● WHAT YOU NEED TO DO:
A single figure is required: the number of lines below in which the word "HomeController" occurs.

___ DATA SUPPLIED

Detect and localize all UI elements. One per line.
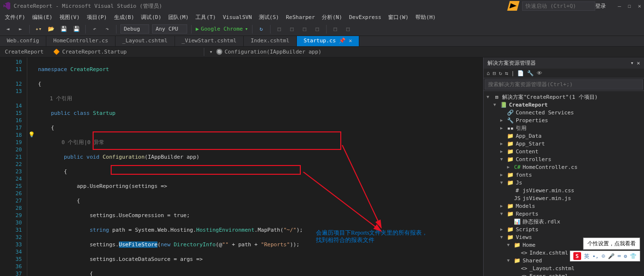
tree-node[interactable]: ▶▪▪引用: [485, 124, 643, 132]
show-all-icon[interactable]: 📄: [517, 70, 524, 76]
expand-icon[interactable]: ▶: [500, 149, 505, 154]
open-file-button[interactable]: 📂: [46, 24, 56, 34]
tab-startup-cs[interactable]: Startup.cs📌 ✕: [297, 36, 359, 46]
tree-node[interactable]: ▼⊞解决方案"CreateReport"(1 个项目): [485, 93, 643, 101]
expand-icon[interactable]: ▶: [500, 118, 505, 123]
expand-icon[interactable]: ▼: [500, 157, 505, 162]
tree-node[interactable]: ▶📁App_Start: [485, 140, 643, 147]
nav-class[interactable]: 🔶 CreateReport.Startup: [48, 48, 204, 56]
expand-icon[interactable]: ▼: [507, 258, 512, 263]
tree-node[interactable]: ▶📁Content: [485, 147, 643, 155]
tree-node[interactable]: ▼📗CreateReport: [485, 101, 643, 109]
tree-node[interactable]: #jsViewer.min.css: [485, 186, 643, 194]
code-editor[interactable]: 1011121314151617181920212223242526272829…: [0, 57, 483, 276]
home-icon[interactable]: ⌂: [487, 70, 490, 76]
tab-web-config[interactable]: Web.config: [0, 36, 46, 46]
menu-p[interactable]: 项目(P): [84, 13, 110, 22]
undo-button[interactable]: ↶: [90, 24, 99, 34]
ime-emoji-icon[interactable]: ☺: [602, 253, 605, 259]
tab-_layout-cshtml[interactable]: _Layout.cshtml: [116, 36, 175, 46]
ime-settings-icon[interactable]: ⚙: [624, 253, 627, 259]
tb-icon-4[interactable]: ⬚: [312, 24, 322, 34]
expand-icon[interactable]: ▼: [493, 102, 498, 107]
preview-icon[interactable]: 👁: [537, 70, 542, 76]
collapse-icon[interactable]: ⊟: [493, 70, 496, 76]
platform-select[interactable]: Any CPU: [152, 24, 187, 34]
minimize-button[interactable]: —: [618, 3, 621, 9]
tree-node[interactable]: <>_Layout.cshtml: [485, 264, 643, 272]
ime-lang[interactable]: 英: [584, 253, 589, 260]
ime-punct-icon[interactable]: •,: [592, 253, 599, 259]
tree-node[interactable]: 🔗Connected Services: [485, 109, 643, 116]
tree-node[interactable]: ▶🔧Properties: [485, 116, 643, 124]
tb-icon-5[interactable]: ⬚: [331, 24, 340, 34]
expand-icon[interactable]: ▼: [500, 180, 505, 185]
nav-member[interactable]: ▾ 🔘 Configuration(IAppBuilder app): [204, 48, 644, 56]
code-area[interactable]: namespace CreateReport { 1 个引用 public cl…: [35, 57, 483, 276]
tree-node[interactable]: JSjsViewer.min.js: [485, 194, 643, 202]
expand-icon[interactable]: ▶: [500, 203, 505, 208]
tree-node[interactable]: ▼📁Controllers: [485, 155, 643, 163]
tab-homecontroller-cs[interactable]: HomeController.cs: [46, 36, 116, 46]
menu-h[interactable]: 帮助(H): [412, 13, 439, 22]
expand-icon[interactable]: ▼: [487, 94, 491, 99]
expand-icon[interactable]: ▼: [500, 211, 505, 216]
menu-v[interactable]: 视图(V): [57, 13, 83, 22]
ime-voice-icon[interactable]: 🎤: [608, 253, 615, 259]
menu-visualsvn[interactable]: VisualSVN: [220, 13, 255, 21]
tree-node[interactable]: ▶📁Models: [485, 202, 643, 210]
tree-node[interactable]: 📁App_Data: [485, 132, 643, 140]
refresh-icon[interactable]: ↻: [499, 70, 502, 76]
menu-f[interactable]: 文件(F): [2, 13, 28, 22]
tb-icon-1[interactable]: ⬚: [274, 24, 284, 34]
tree-node[interactable]: 📊静态报表.rdlx: [485, 218, 643, 225]
new-project-button[interactable]: ✦▾: [34, 24, 43, 34]
menu-e[interactable]: 编辑(E): [29, 13, 56, 22]
tb-icon-3[interactable]: ⬚: [300, 24, 310, 34]
tab-_viewstart-cshtml[interactable]: _ViewStart.cshtml: [175, 36, 244, 46]
menu-m[interactable]: 团队(M): [165, 13, 192, 22]
signin-link[interactable]: 登录: [595, 2, 606, 10]
save-button[interactable]: 💾: [59, 24, 69, 34]
expand-icon[interactable]: ▶: [507, 165, 512, 169]
personalize-popup[interactable]: 个性设置，点我看看: [583, 238, 640, 250]
menu-b[interactable]: 生成(B): [111, 13, 137, 22]
tree-node[interactable]: ▶📁fonts: [485, 171, 643, 179]
ime-bar[interactable]: S 英 •, ☺ 🎤 ⌨ ⚙ 👕: [570, 251, 640, 261]
nav-scope[interactable]: CreateReport: [0, 48, 48, 56]
sync-icon[interactable]: ⇆: [505, 70, 508, 76]
expand-icon[interactable]: ▼: [507, 242, 512, 247]
start-debug-button[interactable]: ▶ Google Chrome ▾: [195, 26, 248, 32]
notification-icon[interactable]: [507, 1, 519, 11]
menu-s[interactable]: 测试(S): [256, 13, 282, 22]
config-select[interactable]: Debug: [120, 24, 149, 34]
nav-forward-button[interactable]: ►: [16, 24, 25, 34]
panel-dropdown-icon[interactable]: ▾ ✕: [630, 60, 640, 66]
nav-back-button[interactable]: ◄: [3, 24, 13, 34]
menu-devexpress[interactable]: DevExpress: [346, 13, 384, 21]
expand-icon[interactable]: ▶: [500, 141, 505, 146]
tree-node[interactable]: ▼📁Reports: [485, 210, 643, 218]
tree-node[interactable]: ▼📁Js: [485, 179, 643, 186]
menu-t[interactable]: 工具(T): [193, 13, 219, 22]
lightbulb-icon[interactable]: 💡: [28, 131, 35, 138]
tree-node[interactable]: <>Error.cshtml: [485, 272, 643, 276]
solution-search-input[interactable]: [485, 79, 643, 90]
ime-skin-icon[interactable]: 👕: [630, 253, 637, 259]
tb-icon-2[interactable]: ⬚: [287, 24, 297, 34]
close-button[interactable]: ✕: [638, 3, 641, 9]
browser-link-button[interactable]: ↻: [256, 24, 266, 34]
maximize-button[interactable]: ☐: [628, 3, 631, 9]
tree-node[interactable]: ▶C#HomeController.cs: [485, 163, 643, 171]
ime-keyboard-icon[interactable]: ⌨: [618, 253, 621, 259]
expand-icon[interactable]: ▶: [500, 227, 505, 232]
tab-index-cshtml[interactable]: Index.cshtml: [244, 36, 296, 46]
menu-n[interactable]: 分析(N): [319, 13, 345, 22]
menu-resharper[interactable]: ReSharper: [283, 13, 318, 21]
quick-launch-input[interactable]: [522, 1, 595, 11]
expand-icon[interactable]: ▶: [500, 172, 505, 177]
properties-icon[interactable]: 🔧: [527, 70, 534, 76]
expand-icon[interactable]: ▼: [500, 235, 505, 239]
tb-icon-6[interactable]: ⬚: [343, 24, 353, 34]
menu-w[interactable]: 窗口(W): [385, 13, 411, 22]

______

● THE COMPLETED TASK:
2